YEREVAN—An Armenian media expert has warned against comparing the country’s press freedom level with other states, calling instead for stronger and more active efforts toward more progress.
“We should never think everything is good just because our neighbors lag behind us. That’s no comfort to us, we must try to be much more ahead,” Shushan Doydoyan, the president of the Freedom of Information Center, told Tert.am.
In the annual report, published by Reporters Without Borders, Armenia ranked 78th in the world in terms of press freedom, leaving behind its regional neighbors Georgia and Azerbaijan, which were respectively in the 84th and 160th positions; although it should be noted that Armenia lost points since last year’s report while Georgia gained significantly.
Armenia slipped down four points in comparison with last year’s ranking. Doydoyan attributed the regress to pressures against two media outlets — Hraparak newspaper and the news website iLur.am — which were forced to reveal the sources of their information.
“That’s a key right of a journalist, so no one can impose any coercion on that unless extremely necessary. The circumstances of the case did not absolutely necessitate it, as there was no evidence of the public interest which would cause the court to satisfy the claim. The groundlessness of such a demand affects the country’s press freedom, shaking the mutual trust between the journalist and the source,” Doydoyan explained.
She noted that the case set the first ever judicial precedent in Armenia, forcing a journalist to disclose his source.
“Very often it is just the individual’s will [to remain unidentified]. So if a journalist is subjected to violence and not allowed to cover an event, then that’s the result of their [authorities’] aims. They do not protect a major interest in that way. It is necessary to undertake steps to develop more professional approaches in courts and raise the level of consciousness,” she said, stressing the importance of preventing similar court rulings in future.
Doydoyan said she thinks that the retreat is more serious than just the four points.

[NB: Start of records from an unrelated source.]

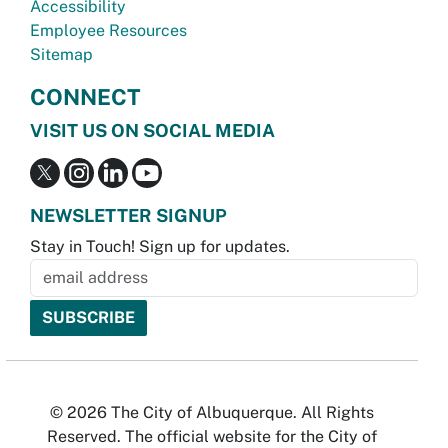
Accessibility
Employee Resources
Sitemap
CONNECT
VISIT US ON SOCIAL MEDIA
NEWSLETTER SIGNUP
Stay in Touch! Sign up for updates.
© 2026 The City of Albuquerque. All Rights
Reserved. The official website for the City of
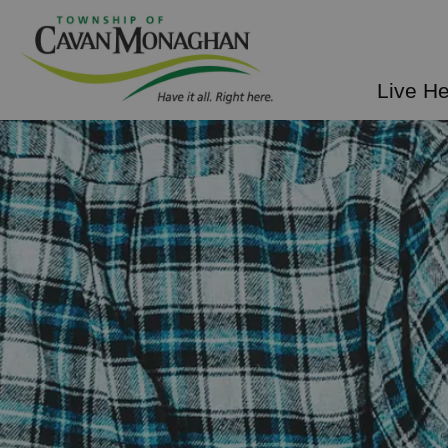
Township of Cavan Mo
Live H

Commenting on the report, President of the Yerevan Press Club Boris Navasardyan attributed the findings to methodological difficulties which he said very often lead up to inaccurately drawn statistics.
“If we take the latest report, all the findings there revealed a considerably positive process in Georgia in the recent years, mainly in terms of the authorities and political elite’s lesser control over broadcast media. And secondly, there have been positive developments in Georgia’s legislation,” he said.
As for the laws in Armenia, Navasardyan said he doesn’t think that the country initiated any reform to improve the situation of the media. “If we speak about the oversight of broadcast media, both the diversity and political plurality here considerably lag behind Georgia’s. But in terms of other criteria, the situation is almost the same,” he added.
Navasardyan said he is confident that more accurate estimates would have placed the country in a higher position compared to Armenia.